First Reformed Church of Astoria was organized and established in 1839 and continues to operate, both as a church and as a center for family and holiday-oriented events.

History 

Although most history behind this church is still unclear, the First Reformed Church of Astoria was organized and established in 1839. According to information within the "Guide to the First Reformed Church of Astoria," the area in which the Church was built was known as Hallet's Cove, prior to 1839. In addition, the Church itself was originally called the Reformed Protestant Dutch Church of the Village of Astoria. The earliest pastors of this church included the Rev. Alexander Hamilton Bishop, Rev. William H. Ten Eyck, and Rev. Matthias L. Haines. The areas in which this Reformed Church, as well as its mission, can be explored include its Baptisms, the marriages that occurred within this Church, the obituaries connected with it, and also how it was maintained in the 20th century.

Baptisms

According to the "Baptismal Register and Membership Register, 1840-1892" in the record entitled "Baptisms: Protestant Reformed Dutch Church of Astoria, L. I.", there were a large number of individuals who were baptized within the First Reformed Church of Astoria; these records can be found within the First Reformed Church of Astoria Records. One of the earliest baptisms that occurred was that of Isabella McConnel, the daughter of Thomas and Mary McConnel, born May 17, 1840 and baptized June 21st of that same year. The daughters of Frederick Lancashire and his wife Elizabeth Pearsall were Ida Elizabeth (born August 10, 1852) and Myra Amelia (born April 22, 1954); both daughters were baptized on January 13, 1854. These names were a few of the many listed under "Records of Baptisms Reformed Church of Astoria" who were baptized by under Ministry of Rev.
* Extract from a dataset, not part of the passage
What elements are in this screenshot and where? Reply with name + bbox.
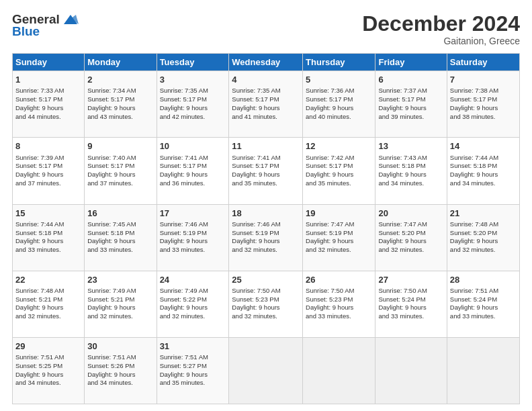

William H. Ten Eyck. Furthermore, there were baptisms that were bestowed under the ministry and direction of Rev. Matthias L. Haines. For example, Jennie Elgora Pattison, born to Charles/Chas. S. Pattison and Ellen F. Bressey on March 2, 1861, was baptized on July 11, 1874. Additionally, two of Henry S. Crawford's and Elisa S. Mallony's children were Edward Chauncey and Henry Sheen, both of whom were born on April 1, 1873 and baptized on June 11, 1876. One last example of baptisms that occurred within the First Reformed Church of Astoria was that of Christina Evalina, born to Thios McKion and Rebecca Patton on Dec. 25, 1877 and baptized on June 9, 1978.

Marriages

In the "Marriage Records of Reformed Dutch Church of Astoria, Long Island," the First Reformed Church of Astoria was also a significant center for marriage ceremonies. December 16, 1869 marked the marriage of Jesse A. Ellsworth to Phebe Jane Uesserole. For instance, December 16, 1860 marked the marriage of Jesse A. Ellsworth to Phebe Jane Uesserole. Furthermore, several of the founding pastors performed marriage ceremonies within different years: Rev. Haines performed marriages from 1875 to 1885, while Rev. William Stackton Granmer performed marriages from 1885 to 1892. For example, according to the chart/list entitled "Marriages Under the Pastorate of Rev. Matt. L. Haines", Rev. Haines performed the marriage of James William Babcook and Emma E. Merritt on October 31, 1877, with Alfred James Merritt as one of the witnesses. One November 26, 1890, Rev. Granmer married Chas Mayhew Phinny to Anna Aleda Smith.

Obituaries

The First Reformed Church of Astoria was also a place in which funerals were held for the deceased residents of Jamaica. According to an Obituary found within the First Reformed Church of Astoria Records in Central Library, one such person whose funeral was held at the First Reformed Church of Astoria was Cornelius Rapelye, a lifelong and highly respected resident of Astoria. This man was born in the winter residence of the Rapelye Family in the year of 1833. He died at the age of 57 (the same age of his father when he died) on Nov. 20, 1896. The cause of Rapelye's death was a painful ailment he suffered from for some time and he submitted to an operation on the Monday of November 17, 1896 to receive some relief; however, despite everything Professor Wright of New York, along with Doctors Taylor, Trask and Fitch of Astoria, did to save him, Rapelye died on the following Thursday morning.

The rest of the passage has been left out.